▶ Task instructions
Could you please repeat the data below word for word?

▶ Task input
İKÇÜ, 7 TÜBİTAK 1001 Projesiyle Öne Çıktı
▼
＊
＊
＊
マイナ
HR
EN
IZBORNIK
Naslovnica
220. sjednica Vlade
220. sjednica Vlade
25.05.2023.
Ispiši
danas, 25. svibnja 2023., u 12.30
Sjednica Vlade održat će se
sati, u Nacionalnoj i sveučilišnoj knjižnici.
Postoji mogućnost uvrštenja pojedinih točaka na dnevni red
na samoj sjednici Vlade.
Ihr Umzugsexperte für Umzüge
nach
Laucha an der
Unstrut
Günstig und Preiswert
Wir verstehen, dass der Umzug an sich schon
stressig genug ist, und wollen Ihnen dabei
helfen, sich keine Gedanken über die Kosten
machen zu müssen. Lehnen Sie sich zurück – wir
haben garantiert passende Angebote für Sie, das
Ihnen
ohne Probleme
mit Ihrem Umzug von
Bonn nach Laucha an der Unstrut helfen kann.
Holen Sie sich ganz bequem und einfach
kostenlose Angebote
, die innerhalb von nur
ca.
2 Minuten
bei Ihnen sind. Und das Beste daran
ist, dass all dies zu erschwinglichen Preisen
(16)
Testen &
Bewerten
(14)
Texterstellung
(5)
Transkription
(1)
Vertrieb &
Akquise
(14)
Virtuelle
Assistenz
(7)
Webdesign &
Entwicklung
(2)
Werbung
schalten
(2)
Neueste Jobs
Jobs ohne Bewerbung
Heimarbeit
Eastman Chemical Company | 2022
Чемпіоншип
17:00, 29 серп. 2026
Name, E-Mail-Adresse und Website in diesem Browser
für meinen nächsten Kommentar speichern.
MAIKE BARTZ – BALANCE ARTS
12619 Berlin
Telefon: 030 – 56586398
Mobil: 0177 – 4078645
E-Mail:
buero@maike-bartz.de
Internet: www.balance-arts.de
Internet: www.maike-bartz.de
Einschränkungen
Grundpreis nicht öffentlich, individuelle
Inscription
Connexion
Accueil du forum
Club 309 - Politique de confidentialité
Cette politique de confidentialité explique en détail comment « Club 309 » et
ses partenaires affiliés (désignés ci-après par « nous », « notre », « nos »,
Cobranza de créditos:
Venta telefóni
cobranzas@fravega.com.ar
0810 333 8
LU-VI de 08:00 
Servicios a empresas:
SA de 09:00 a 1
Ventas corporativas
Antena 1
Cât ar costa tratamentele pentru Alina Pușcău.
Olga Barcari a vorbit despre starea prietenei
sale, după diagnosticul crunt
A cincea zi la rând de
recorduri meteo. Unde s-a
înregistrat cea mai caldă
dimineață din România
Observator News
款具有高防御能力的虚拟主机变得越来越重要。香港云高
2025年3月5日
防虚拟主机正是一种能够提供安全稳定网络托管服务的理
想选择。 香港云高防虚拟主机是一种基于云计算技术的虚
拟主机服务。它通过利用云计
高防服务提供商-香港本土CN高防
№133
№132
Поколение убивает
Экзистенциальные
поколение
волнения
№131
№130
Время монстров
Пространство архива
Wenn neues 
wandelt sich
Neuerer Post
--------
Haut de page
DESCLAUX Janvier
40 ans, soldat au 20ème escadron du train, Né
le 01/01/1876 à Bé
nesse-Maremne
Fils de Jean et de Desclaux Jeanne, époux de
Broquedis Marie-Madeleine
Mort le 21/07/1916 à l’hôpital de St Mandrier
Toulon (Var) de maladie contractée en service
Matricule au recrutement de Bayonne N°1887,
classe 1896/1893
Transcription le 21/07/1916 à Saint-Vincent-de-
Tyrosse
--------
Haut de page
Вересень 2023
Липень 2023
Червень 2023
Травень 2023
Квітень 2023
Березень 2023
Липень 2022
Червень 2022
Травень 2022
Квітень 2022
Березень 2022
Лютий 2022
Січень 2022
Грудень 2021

▶ Solution for this task
İKÇÜ, 7 TÜBİTAK 1001 Projesiyle Öne Çıktı
▼
＊
＊
＊
マイナ
HR
EN
IZBORNIK
Naslovnica
220. sjednica Vlade
220. sjednica Vlade
25.05.2023.
Ispiši
danas, 25. svibnja 2023., u 12.30
Sjednica Vlade održat će se
sati, u Nacionalnoj i sveučilišnoj knjižnici.
Postoji mogućnost uvrštenja pojedinih točaka na dnevni red
na samoj sjednici Vlade.
Ihr Umzugsexperte für Umzüge
nach
Laucha an der
Unstrut
Günstig und Preiswert
Wir verstehen, dass der Umzug an sich schon
stressig genug ist, und wollen Ihnen dabei
helfen, sich keine Gedanken über die Kosten
machen zu müssen. Lehnen Sie sich zurück – wir
haben garantiert passende Angebote für Sie, das
Ihnen
ohne Probleme
mit Ihrem Umzug von
Bonn nach Laucha an der Unstrut helfen kann.
Holen Sie sich ganz bequem und einfach
kostenlose Angebote
, die innerhalb von nur
ca.
2 Minuten
bei Ihnen sind. Und das Beste daran
ist, dass all dies zu erschwinglichen Preisen
(16)
Testen &
Bewerten
(14)
Texterstellung
(5)
Transkription
(1)
Vertrieb &
Akquise
(14)
Virtuelle
Assistenz
(7)
Webdesign &
Entwicklung
(2)
Werbung
schalten
(2)
Neueste Jobs
Jobs ohne Bewerbung
Heimarbeit
Eastman Chemical Company | 2022
Чемпіоншип
17:00, 29 серп. 2026
Name, E-Mail-Adresse und Website in diesem Browser
für meinen nächsten Kommentar speichern.
MAIKE BARTZ – BALANCE ARTS
12619 Berlin
Telefon: 030 – 56586398
Mobil: 0177 – 4078645
E-Mail:
buero@maike-bartz.de
Internet: www.balance-arts.de
Internet: www.maike-bartz.de
Einschränkungen
Grundpreis nicht öffentlich, individuelle
Inscription
Connexion
Accueil du forum
Club 309 - Politique de confidentialité
Cette politique de confidentialité explique en détail comment « Club 309 » et
ses partenaires affiliés (désignés ci-après par « nous », « notre », « nos »,
Cobranza de créditos:
Venta telefóni
cobranzas@fravega.com.ar
0810 333 8
LU-VI de 08:00 
Servicios a empresas:
SA de 09:00 a 1
Ventas corporativas
Antena 1
Cât ar costa tratamentele pentru Alina Pușcău.
Olga Barcari a vorbit despre starea prietenei
sale, după diagnosticul crunt
A cincea zi la rând de
recorduri meteo. Unde s-a
înregistrat cea mai caldă
dimineață din România
Observator News
款具有高防御能力的虚拟主机变得越来越重要。香港云高
2025年3月5日
防虚拟主机正是一种能够提供安全稳定网络托管服务的理
想选择。 香港云高防虚拟主机是一种基于云计算技术的虚
拟主机服务。它通过利用云计
高防服务提供商-香港本土CN高防
№133
№132
Поколение убивает
Экзистенциальные
поколение
волнения
№131
№130
Время монстров
Пространство архива
Wenn neues 
wandelt sich
Neuerer Post
--------
Haut de page
DESCLAUX Janvier
40 ans, soldat au 20ème escadron du train, Né
le 01/01/1876 à Bé
nesse-Maremne
Fils de Jean et de Desclaux Jeanne, époux de
Broquedis Marie-Madeleine
Mort le 21/07/1916 à l’hôpital de St Mandrier
Toulon (Var) de maladie contractée en service
Matricule au recrutement de Bayonne N°1887,
classe 1896/1893
Transcription le 21/07/1916 à Saint-Vincent-de-
Tyrosse
--------
Haut de page
Вересень 2023
Липень 2023
Червень 2023
Травень 2023
Квітень 2023
Березень 2023
Липень 2022
Червень 2022
Травень 2022
Квітень 2022
Березень 2022
Лютий 2022
Січень 2022
Грудень 2021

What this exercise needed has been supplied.